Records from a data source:
=== Begin Enclosure ===
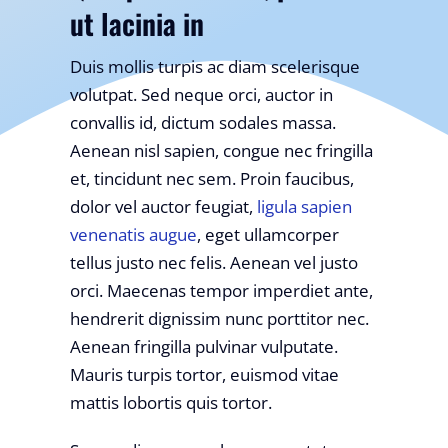
ut lacinia in
Duis mollis turpis ac diam scelerisque
volutpat. Sed neque orci, auctor in
convallis id, dictum sodales massa.
Aenean nisl sapien, congue nec fringilla
et, tincidunt nec sem. Proin faucibus,
dolor vel auctor feugiat,
ligula sapien
venenatis augue
, eget ullamcorper
tellus justo nec felis. Aenean vel justo
orci. Maecenas tempor imperdiet ante,
hendrerit dignissim nunc porttitor nec.
Aenean fringilla pulvinar vulputate.
Mauris turpis tortor, euismod vitae
mattis lobortis quis tortor.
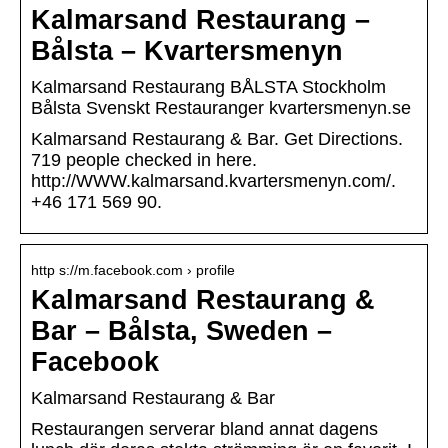
Kalmarsand Restaurang –
Bålsta – Kvartersmenyn
Kalmarsand Restaurang BÅLSTA Stockholm
Bålsta Svenskt Restauranger kvartersmenyn.se
Kalmarsand Restaurang & Bar. Get Directions.
719 people checked in here.
http://WWW.kalmarsand.kvartersmenyn.com/.
+46 171 569 90.
http s://m.facebook.com › profile
Kalmarsand Restaurang &
Bar – Bålsta, Sweden –
Facebook
Kalmarsand Restaurang & Bar
Restaurangen serverar bland annat dagens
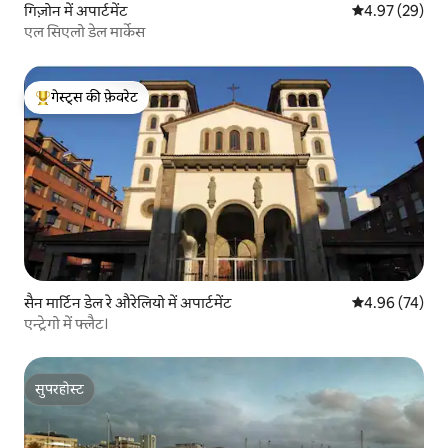
गिज़ोन में अपार्टमेंट
औसत रेटिंग 5 में 
4.97 (29)
एल सिएलो डेल मार्केस
गेस्ट्स की फ़ेवरेट
गेस्ट्स का टॉप फ़ेवरेट
सैन मार्टिन डेल रे औरेलियो में अपार्टमेंट
औसत रेटिंग 5 में 
4.96 (74)
एन्ट्रेगो में फ्लैट।
सुपरहोस्ट
सुपरहोस्ट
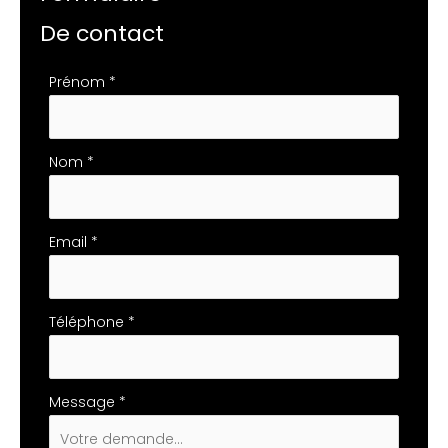
De contact
Formulaire
Prénom
*
simple
avec
téléphone
Nom
*
Email
*
Téléphone
*
Message
*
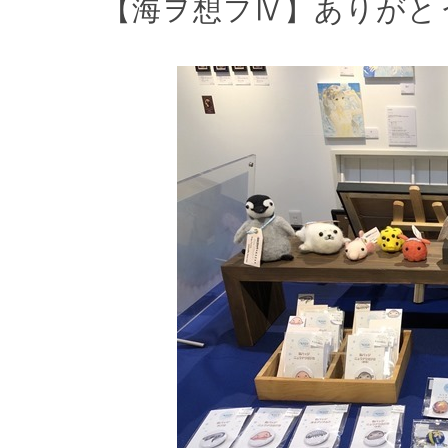
【海ヲ想フⅣ】ありがと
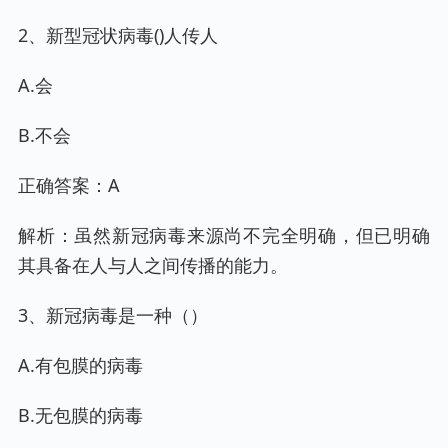
2、新型冠状病毒()人传人
A.会
B.不会
正确答案：A
解析：虽然新冠病毒来源尚不完全明确，但已明确
其具备在人与人之间传播的能力。
3、新冠病毒是一种（）
A.有包膜的病毒
B.无包膜的病毒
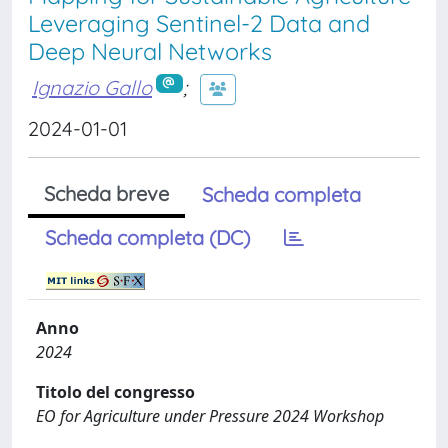
Leveraging Sentinel-2 Data and
Deep Neural Networks
Ignazio Gallo
;
2024-01-01
Scheda breve
Scheda completa
Scheda completa (DC)
Anno
2024
Titolo del congresso
EO for Agriculture under Pressure 2024 Workshop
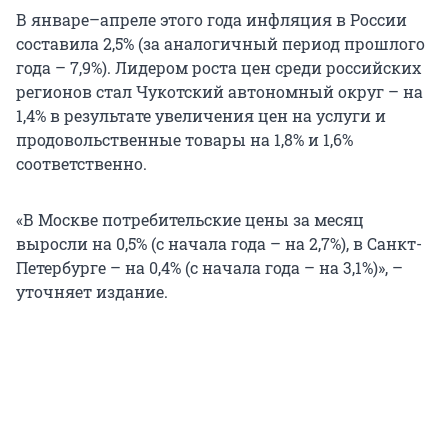
В январе–апреле этого года инфляция в России
составила 2,5% (за аналогичный период прошлого
года – 7,9%). Лидером роста цен среди российских
регионов стал Чукотский автономный округ – на
1,4% в результате увеличения цен на услуги и
продовольственные товары на 1,8% и 1,6%
соответственно.
«В Москве потребительские цены за месяц
выросли на 0,5% (с начала года – на 2,7%), в Санкт-
Петербурге – на 0,4% (с начала года – на 3,1%)», –
уточняет издание.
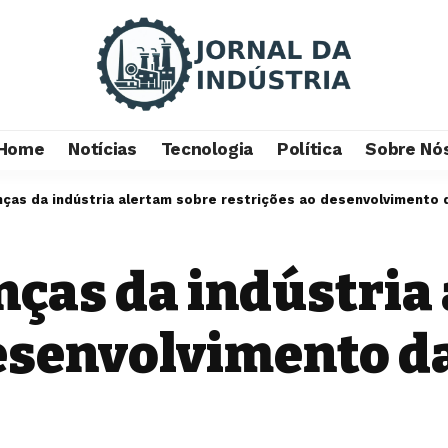
Home
Notícias
Tecnologia
Política
Sobre Nó
anças da indústria alertam sobre restrições ao desenvolvimento d
anças da indústria
esenvolvimento da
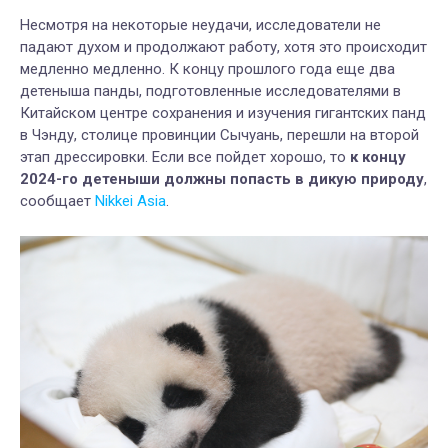
Несмотря на некоторые неудачи, исследователи не
падают духом и продолжают работу, хотя это происходит
медленно медленно. К концу прошлого года еще два
детеныша панды, подготовленные исследователями в
Китайском центре сохранения и изучения гигантских панд
в Чэнду, столице провинции Сычуань, перешли на второй
этап дрессировки. Если все пойдет хорошо, то
к концу
2024-го детеныши должны попасть в дикую природу
,
сообщает
Nikkei Asia
.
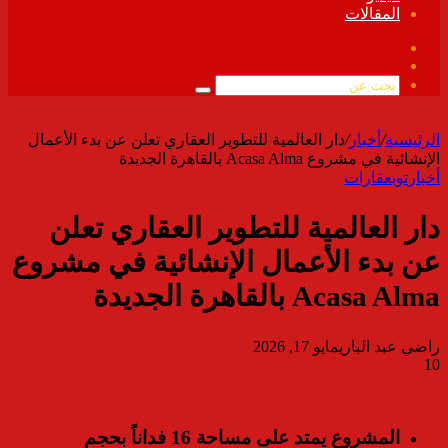
المقالات
فيسبوك
ملخص
الموقع
بحث
RSS
عن
الرئيسية
/
أخبار
/
دار العالمية للتطوير العقاري تعلن عن بدء الأعمال
الإنشائية في مشروع Acasa Alma بالقاهرة الجديدة
أخبار
توب
عقارات
دار العالمية للتطوير العقاري تعلن
عن بدء الأعمال الإنشائية في مشروع
Acasa Alma بالقاهرة الجديدة
راضي عبد الباري
مايو 17, 2026
10
المشروع يمتد على مساحة 16 فداناً بحجم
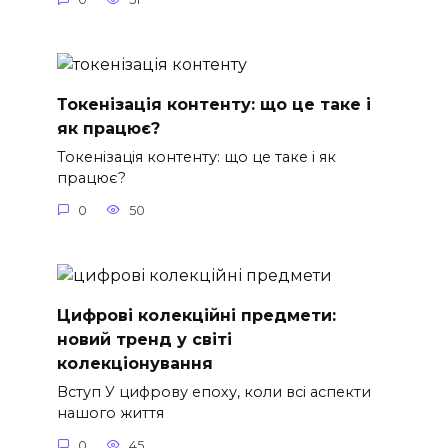
Токенізація контенту: що це таке і
як працює?
Токенізація контенту: що це таке і як
працює?
0
50
Цифрові колекційні предмети:
новий тренд у світі
колекціонування
Вступ У цифрову епоху, коли всі аспекти
нашого життя
0
45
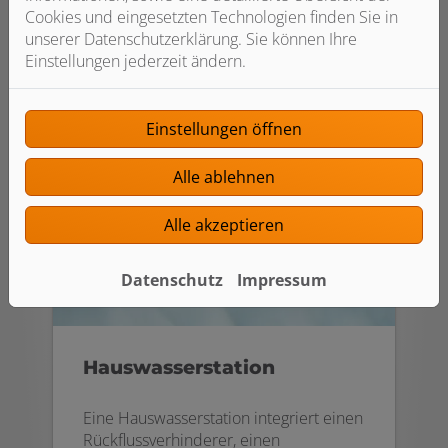
Überdruck, wie z. B. Rohrbrüche,
Cookies und eingesetzten Technologien finden Sie in
werden vermieden.
unserer Datenschutzerklärung. Sie können Ihre
Einstellungen jederzeit ändern.
Einstellungen öffnen
Alle ablehnen
Alle akzeptieren
Datenschutz
Impressum
Hauswasserstation
Eine Hauswasserstation integriert einen
Rückflussverhinderer, einen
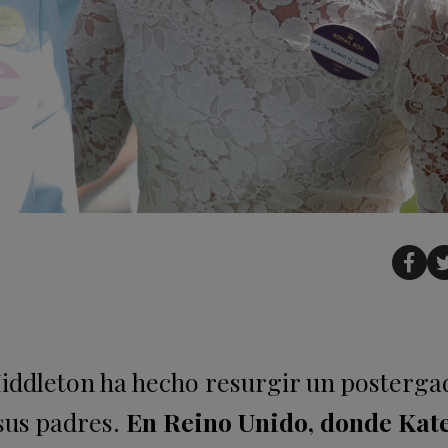
Middleton ha hecho resurgir un posterga
 sus padres.
En Reino Unido, donde Kate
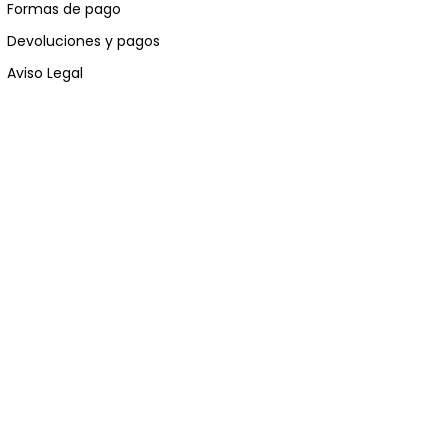
Formas de pago
Devoluciones y pagos
Aviso Legal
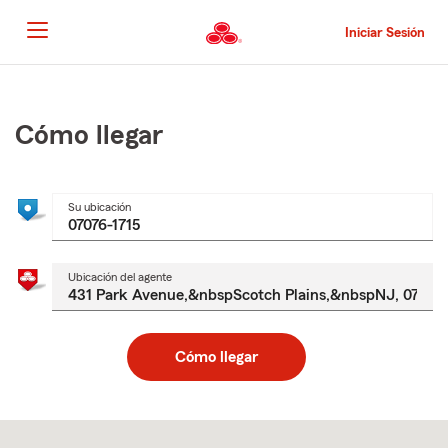
Pasar
al
Iniciar Sesión
contenido
principal
Comienzo
del
contenido
Cómo llegar
principal
Su ubicación
Ubicación del agente
Cómo llegar
Skip
to
after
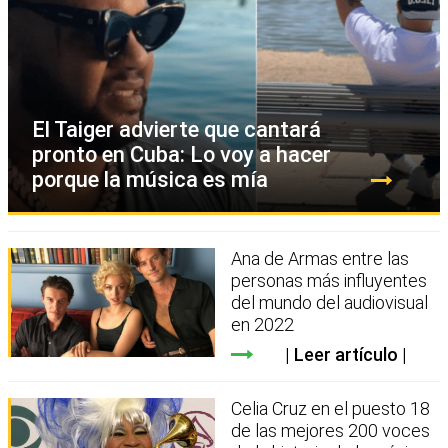
El Taiger advierte que cantará
pronto en Cuba: Lo voy a hacer
porque la música es mía
Ana de Armas entre las
personas más influyentes
del mundo del audiovisual
en 2022
Leer artículo
Celia Cruz en el puesto 18
de las mejores 200 voces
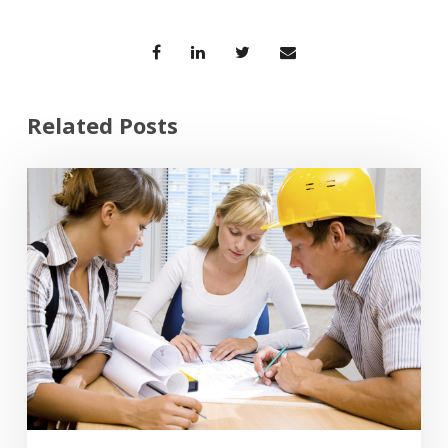
Related Posts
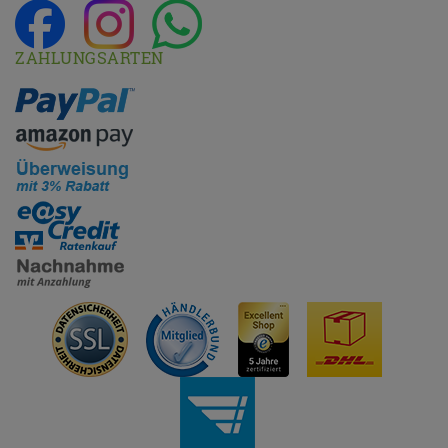
ZAHLUNGSARTEN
=== End Enclosure ===
**Exercise details**. Nothing but lines that contain "الجديدة" should appear in the answer. Copy each from the records.

**Finished exercise**.
الإنشائية في مشروع Acasa Alma بالقاهرة الجديدة
Acasa Alma بالقاهرة الجديدة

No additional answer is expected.